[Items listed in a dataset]
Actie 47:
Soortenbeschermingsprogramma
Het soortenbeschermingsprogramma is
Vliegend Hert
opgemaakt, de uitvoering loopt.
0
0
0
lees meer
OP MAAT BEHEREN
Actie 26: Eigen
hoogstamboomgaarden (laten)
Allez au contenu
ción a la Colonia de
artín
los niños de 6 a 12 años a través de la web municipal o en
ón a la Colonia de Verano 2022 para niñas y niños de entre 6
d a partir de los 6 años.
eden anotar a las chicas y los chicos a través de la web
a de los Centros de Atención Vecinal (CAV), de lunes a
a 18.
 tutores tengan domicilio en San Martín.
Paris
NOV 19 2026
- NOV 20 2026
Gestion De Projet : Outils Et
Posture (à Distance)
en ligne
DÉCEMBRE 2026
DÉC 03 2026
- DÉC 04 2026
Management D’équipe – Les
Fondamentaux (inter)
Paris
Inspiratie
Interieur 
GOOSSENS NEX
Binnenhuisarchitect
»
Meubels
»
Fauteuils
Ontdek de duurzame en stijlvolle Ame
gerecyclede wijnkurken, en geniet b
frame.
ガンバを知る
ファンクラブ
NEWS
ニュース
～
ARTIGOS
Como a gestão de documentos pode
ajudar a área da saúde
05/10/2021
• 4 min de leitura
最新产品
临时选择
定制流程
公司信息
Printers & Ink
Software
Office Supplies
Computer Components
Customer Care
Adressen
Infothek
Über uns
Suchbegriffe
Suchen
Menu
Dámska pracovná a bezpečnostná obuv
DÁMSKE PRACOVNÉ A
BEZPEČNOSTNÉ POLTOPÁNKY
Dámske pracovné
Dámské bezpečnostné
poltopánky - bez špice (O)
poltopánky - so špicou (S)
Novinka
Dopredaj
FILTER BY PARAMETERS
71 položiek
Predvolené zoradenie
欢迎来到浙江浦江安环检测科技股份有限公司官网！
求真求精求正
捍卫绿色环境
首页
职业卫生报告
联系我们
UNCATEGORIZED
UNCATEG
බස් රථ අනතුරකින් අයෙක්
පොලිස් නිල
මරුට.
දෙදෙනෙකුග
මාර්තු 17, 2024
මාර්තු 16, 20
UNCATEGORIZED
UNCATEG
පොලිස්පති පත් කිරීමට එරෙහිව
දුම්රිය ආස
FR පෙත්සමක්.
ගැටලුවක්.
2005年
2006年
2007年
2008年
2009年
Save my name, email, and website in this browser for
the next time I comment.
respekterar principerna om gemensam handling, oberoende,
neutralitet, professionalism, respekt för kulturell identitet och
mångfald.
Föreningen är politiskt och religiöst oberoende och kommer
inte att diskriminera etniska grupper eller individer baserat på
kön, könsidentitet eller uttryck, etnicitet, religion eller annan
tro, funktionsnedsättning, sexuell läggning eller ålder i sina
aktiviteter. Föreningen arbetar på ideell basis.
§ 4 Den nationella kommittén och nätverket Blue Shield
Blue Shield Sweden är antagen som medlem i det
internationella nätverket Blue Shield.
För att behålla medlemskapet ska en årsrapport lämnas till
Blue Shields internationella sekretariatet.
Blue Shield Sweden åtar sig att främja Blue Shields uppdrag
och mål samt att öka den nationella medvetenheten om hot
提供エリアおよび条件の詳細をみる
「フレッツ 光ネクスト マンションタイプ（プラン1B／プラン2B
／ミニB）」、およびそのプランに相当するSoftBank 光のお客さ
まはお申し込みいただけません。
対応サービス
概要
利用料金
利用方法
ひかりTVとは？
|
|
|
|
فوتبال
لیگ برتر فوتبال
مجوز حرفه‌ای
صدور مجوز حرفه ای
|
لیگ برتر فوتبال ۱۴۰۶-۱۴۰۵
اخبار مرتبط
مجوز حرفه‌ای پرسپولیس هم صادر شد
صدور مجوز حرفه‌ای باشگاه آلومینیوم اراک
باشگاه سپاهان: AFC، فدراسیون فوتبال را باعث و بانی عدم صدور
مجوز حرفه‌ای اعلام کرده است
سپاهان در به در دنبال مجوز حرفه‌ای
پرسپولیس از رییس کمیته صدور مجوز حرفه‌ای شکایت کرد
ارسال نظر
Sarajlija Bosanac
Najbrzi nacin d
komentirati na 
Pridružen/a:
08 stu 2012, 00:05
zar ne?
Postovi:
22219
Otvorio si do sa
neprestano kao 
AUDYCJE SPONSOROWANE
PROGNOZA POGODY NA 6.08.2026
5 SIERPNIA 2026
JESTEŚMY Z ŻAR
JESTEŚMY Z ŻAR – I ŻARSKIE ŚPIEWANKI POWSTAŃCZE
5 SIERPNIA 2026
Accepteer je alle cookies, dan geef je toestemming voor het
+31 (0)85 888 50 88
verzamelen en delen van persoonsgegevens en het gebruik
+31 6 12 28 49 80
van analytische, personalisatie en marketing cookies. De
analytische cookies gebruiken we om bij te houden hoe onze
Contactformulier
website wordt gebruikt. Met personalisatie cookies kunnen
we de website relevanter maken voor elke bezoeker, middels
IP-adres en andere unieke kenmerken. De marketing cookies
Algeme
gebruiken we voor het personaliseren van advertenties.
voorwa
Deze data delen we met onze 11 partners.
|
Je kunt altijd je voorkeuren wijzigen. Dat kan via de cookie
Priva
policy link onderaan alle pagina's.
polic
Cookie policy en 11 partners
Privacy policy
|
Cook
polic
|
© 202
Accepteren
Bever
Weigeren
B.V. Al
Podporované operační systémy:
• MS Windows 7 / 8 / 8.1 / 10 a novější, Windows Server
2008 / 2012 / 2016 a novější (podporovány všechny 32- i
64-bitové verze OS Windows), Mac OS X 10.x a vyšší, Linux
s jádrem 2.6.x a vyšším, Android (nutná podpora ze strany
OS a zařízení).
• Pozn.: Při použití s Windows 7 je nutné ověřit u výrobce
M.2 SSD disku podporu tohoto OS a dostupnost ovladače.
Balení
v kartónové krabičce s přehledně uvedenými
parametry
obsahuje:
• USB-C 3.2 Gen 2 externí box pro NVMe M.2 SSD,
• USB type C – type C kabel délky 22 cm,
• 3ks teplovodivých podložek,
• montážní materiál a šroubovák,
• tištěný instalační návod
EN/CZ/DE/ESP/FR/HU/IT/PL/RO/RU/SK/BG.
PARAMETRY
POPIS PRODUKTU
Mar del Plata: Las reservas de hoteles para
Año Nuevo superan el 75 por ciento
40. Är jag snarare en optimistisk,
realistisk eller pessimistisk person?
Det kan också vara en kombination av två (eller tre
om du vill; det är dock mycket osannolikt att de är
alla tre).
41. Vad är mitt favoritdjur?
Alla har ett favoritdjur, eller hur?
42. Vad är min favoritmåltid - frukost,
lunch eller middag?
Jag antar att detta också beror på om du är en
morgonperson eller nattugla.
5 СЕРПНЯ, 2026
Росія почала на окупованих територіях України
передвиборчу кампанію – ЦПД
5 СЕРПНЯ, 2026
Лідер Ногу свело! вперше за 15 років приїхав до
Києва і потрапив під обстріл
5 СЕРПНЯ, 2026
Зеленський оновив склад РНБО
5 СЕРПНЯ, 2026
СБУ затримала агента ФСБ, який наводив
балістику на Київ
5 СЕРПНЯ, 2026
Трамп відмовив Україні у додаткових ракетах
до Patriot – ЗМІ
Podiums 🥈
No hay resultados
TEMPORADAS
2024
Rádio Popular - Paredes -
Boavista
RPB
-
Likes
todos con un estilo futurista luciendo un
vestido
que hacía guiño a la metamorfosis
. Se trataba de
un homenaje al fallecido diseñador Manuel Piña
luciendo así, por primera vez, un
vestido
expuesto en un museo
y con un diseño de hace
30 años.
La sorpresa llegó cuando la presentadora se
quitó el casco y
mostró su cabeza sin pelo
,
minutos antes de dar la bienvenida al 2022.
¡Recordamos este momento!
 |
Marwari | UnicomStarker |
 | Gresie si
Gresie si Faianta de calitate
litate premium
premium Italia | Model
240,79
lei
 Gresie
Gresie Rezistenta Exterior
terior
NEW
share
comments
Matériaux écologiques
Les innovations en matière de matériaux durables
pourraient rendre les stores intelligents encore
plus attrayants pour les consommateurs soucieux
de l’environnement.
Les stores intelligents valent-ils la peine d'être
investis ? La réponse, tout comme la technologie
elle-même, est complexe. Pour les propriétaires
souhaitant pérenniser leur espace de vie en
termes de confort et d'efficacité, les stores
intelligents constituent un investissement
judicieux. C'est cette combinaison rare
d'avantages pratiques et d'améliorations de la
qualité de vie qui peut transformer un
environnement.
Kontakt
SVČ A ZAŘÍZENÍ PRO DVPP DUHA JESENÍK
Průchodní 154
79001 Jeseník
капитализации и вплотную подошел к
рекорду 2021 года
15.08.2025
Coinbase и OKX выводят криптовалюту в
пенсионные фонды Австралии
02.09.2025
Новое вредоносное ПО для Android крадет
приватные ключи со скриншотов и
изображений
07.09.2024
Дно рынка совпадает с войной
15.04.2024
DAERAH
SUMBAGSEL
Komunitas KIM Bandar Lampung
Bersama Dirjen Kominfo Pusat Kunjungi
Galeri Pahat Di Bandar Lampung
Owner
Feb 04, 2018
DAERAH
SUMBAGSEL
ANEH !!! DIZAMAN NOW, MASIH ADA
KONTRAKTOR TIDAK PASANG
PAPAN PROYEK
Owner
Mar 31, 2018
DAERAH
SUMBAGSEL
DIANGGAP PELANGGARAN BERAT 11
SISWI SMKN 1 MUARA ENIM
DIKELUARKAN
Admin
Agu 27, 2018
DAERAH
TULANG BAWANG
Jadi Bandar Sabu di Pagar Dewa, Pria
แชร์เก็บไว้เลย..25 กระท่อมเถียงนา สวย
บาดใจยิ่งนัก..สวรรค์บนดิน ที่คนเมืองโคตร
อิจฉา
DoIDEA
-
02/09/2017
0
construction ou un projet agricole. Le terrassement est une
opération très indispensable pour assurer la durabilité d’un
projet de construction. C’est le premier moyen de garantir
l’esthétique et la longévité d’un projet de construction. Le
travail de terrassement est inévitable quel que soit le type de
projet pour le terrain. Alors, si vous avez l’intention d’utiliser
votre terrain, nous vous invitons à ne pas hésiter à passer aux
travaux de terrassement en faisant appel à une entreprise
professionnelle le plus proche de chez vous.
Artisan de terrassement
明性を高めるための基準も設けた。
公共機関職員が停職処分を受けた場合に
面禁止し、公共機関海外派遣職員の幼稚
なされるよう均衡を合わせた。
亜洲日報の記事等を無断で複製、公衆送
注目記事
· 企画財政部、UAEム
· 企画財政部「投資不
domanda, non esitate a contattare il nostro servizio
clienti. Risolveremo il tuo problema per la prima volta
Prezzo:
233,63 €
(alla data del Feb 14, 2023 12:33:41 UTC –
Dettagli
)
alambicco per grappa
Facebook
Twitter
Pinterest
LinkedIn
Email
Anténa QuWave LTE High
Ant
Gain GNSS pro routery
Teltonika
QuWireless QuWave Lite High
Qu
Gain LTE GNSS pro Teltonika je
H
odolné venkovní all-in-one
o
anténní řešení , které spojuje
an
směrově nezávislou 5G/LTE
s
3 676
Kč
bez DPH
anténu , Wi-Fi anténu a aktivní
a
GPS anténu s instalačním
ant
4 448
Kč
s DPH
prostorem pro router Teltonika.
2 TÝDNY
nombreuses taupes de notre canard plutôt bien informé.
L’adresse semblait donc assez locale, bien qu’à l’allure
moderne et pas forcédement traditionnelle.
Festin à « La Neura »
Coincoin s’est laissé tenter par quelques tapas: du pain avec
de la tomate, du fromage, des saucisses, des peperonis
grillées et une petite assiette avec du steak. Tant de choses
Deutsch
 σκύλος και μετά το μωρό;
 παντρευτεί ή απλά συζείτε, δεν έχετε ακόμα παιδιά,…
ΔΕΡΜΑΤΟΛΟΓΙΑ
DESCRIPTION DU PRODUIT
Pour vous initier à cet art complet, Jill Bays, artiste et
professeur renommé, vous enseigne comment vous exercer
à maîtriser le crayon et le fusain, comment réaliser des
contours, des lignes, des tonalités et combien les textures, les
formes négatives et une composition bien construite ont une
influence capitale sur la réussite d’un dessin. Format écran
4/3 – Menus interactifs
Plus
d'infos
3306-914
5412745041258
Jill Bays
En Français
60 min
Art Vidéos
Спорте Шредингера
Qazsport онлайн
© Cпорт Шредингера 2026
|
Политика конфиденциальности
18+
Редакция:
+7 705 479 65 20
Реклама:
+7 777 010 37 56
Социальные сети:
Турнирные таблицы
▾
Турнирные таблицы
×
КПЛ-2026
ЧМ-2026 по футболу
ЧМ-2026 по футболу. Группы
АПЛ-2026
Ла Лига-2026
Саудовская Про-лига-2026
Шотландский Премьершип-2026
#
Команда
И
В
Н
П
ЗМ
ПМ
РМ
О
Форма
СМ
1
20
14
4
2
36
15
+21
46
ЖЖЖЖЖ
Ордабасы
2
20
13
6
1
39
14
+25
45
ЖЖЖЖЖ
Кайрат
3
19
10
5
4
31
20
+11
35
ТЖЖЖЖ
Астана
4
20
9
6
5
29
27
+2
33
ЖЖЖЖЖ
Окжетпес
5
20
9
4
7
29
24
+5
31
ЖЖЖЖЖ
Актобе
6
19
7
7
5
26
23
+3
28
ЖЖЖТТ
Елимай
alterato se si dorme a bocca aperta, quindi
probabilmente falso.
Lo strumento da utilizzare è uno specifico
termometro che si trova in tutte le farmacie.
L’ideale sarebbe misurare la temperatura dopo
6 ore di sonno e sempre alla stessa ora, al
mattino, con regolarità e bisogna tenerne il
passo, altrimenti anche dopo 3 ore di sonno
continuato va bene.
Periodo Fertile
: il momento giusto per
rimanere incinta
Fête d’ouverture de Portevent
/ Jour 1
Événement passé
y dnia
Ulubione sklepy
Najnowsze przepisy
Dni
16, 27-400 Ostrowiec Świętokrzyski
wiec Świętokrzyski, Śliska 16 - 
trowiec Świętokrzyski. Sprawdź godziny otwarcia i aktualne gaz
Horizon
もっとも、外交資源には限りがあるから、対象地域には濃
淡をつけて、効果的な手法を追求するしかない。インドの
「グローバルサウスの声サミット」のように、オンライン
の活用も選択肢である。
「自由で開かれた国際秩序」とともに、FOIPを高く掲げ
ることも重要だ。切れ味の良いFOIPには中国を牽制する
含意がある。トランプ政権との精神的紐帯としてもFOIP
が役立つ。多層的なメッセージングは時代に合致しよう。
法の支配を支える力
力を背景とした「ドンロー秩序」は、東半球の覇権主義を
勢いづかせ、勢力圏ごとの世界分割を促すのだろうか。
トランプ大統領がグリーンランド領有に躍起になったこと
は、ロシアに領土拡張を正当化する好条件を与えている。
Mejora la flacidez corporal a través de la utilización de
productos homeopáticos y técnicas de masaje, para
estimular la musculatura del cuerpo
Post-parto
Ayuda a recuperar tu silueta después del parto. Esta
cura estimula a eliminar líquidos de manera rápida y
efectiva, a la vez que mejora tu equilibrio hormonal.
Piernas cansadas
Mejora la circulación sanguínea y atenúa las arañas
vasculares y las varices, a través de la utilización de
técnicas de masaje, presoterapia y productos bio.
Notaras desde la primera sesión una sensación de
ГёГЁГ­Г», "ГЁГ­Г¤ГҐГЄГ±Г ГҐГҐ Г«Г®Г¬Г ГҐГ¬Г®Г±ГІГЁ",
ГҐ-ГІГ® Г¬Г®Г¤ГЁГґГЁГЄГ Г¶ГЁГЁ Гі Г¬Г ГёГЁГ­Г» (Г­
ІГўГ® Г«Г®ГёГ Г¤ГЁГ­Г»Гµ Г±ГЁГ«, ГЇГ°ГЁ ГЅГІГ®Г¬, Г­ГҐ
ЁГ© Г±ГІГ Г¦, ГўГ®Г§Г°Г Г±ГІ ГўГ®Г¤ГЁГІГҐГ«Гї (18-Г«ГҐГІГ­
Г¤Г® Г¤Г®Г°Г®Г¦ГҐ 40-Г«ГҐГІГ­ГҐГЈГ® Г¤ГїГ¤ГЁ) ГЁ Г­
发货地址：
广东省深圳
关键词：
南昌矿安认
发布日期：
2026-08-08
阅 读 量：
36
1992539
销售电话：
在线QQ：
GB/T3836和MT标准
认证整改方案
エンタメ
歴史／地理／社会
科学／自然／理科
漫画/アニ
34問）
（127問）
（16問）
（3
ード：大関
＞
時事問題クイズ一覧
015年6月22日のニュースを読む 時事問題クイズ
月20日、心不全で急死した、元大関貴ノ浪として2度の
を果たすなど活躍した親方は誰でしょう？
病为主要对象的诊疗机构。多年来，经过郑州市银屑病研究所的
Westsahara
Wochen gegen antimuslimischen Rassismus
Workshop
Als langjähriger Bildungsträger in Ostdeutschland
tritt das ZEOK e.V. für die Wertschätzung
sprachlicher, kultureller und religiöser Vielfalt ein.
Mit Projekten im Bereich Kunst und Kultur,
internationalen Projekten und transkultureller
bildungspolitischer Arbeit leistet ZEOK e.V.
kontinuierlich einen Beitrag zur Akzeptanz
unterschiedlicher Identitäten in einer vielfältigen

### EXERCISE PROMPT:
Show the lines of the records that contain the word "GNSS".

### SOLUTION TO THE EXERCISE:
Gain GNSS pro routery
Gain LTE GNSS pro Teltonika je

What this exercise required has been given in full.